Data for analysis:
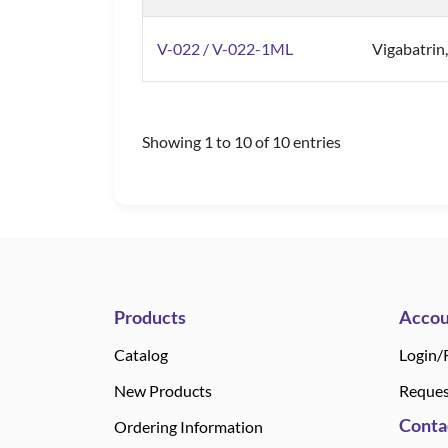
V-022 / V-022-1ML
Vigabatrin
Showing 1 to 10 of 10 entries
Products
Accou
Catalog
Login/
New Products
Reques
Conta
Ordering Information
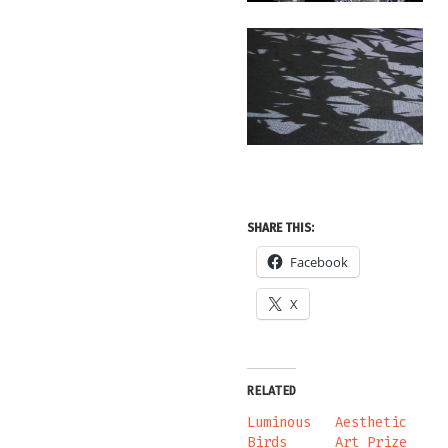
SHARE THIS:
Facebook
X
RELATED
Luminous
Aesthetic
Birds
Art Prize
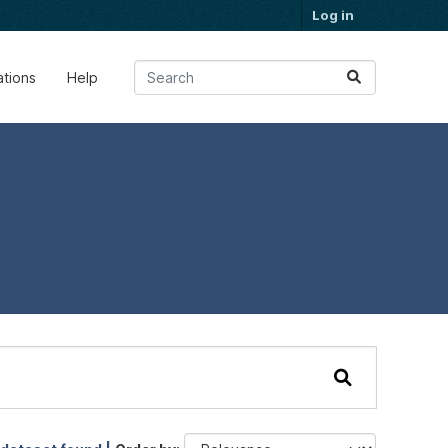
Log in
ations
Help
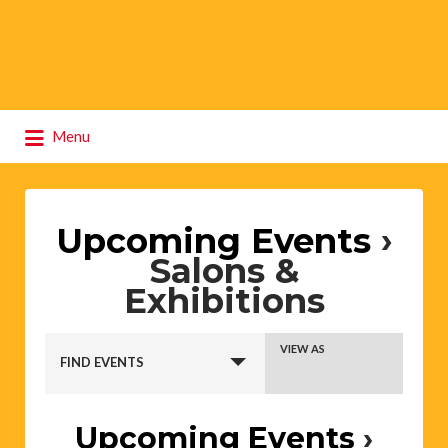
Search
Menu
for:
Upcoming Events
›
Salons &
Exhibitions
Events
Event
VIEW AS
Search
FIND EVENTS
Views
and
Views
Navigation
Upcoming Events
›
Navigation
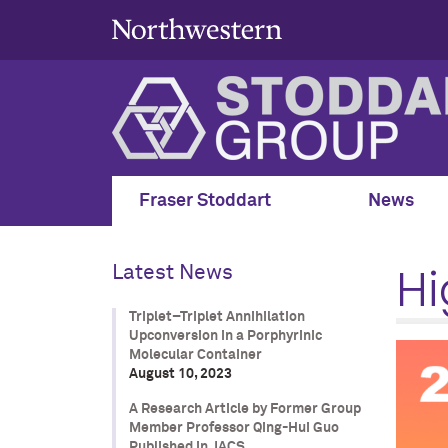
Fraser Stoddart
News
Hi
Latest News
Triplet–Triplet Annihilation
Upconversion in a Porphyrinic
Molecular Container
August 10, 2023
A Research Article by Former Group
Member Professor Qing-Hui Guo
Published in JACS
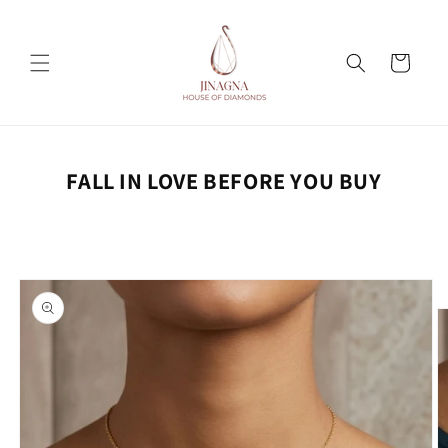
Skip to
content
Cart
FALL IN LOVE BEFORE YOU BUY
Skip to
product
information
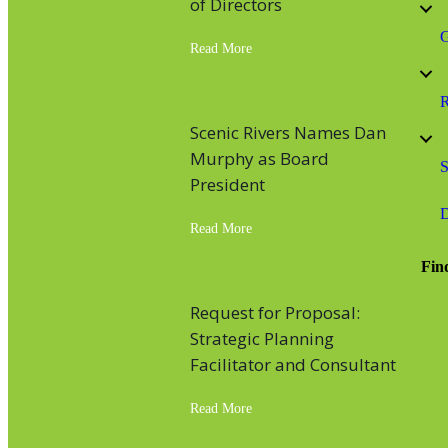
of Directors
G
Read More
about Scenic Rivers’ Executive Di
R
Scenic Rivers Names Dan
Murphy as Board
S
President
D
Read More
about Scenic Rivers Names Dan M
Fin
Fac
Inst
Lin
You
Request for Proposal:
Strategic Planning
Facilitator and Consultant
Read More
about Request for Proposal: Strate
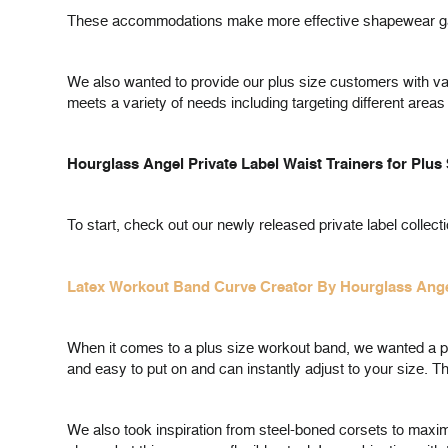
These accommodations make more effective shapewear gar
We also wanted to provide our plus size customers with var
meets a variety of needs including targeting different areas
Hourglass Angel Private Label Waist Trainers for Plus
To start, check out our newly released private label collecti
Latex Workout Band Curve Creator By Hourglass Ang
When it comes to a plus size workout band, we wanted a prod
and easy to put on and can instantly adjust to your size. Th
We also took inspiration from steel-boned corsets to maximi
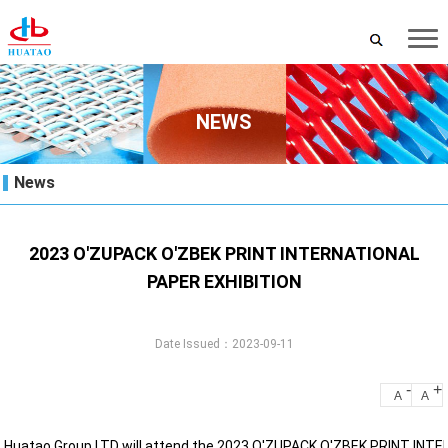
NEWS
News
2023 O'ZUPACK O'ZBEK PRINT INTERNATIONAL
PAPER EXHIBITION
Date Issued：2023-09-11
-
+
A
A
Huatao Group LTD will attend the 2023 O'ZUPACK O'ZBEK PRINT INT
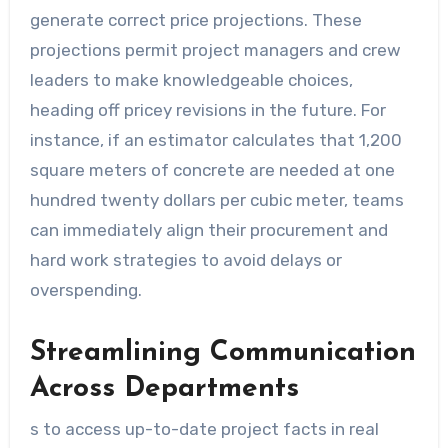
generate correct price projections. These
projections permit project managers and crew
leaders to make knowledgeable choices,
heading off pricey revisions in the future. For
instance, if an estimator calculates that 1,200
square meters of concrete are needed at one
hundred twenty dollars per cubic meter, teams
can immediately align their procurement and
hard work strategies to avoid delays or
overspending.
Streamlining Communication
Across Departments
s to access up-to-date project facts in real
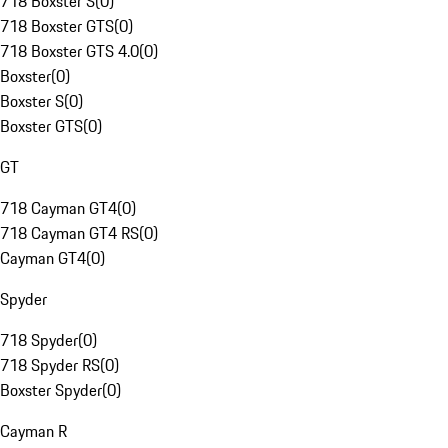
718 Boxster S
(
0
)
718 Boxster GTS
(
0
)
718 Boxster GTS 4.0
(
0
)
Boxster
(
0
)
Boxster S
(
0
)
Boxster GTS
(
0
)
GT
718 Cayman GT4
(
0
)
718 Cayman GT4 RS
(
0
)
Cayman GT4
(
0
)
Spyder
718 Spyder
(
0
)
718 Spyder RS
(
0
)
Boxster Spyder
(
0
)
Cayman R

Work to complete: The lines above that include "Scenic" should each be listed.

Task answer:
about Scenic Rivers’ Executive Di
Scenic Rivers Names Dan
about Scenic Rivers Names Dan M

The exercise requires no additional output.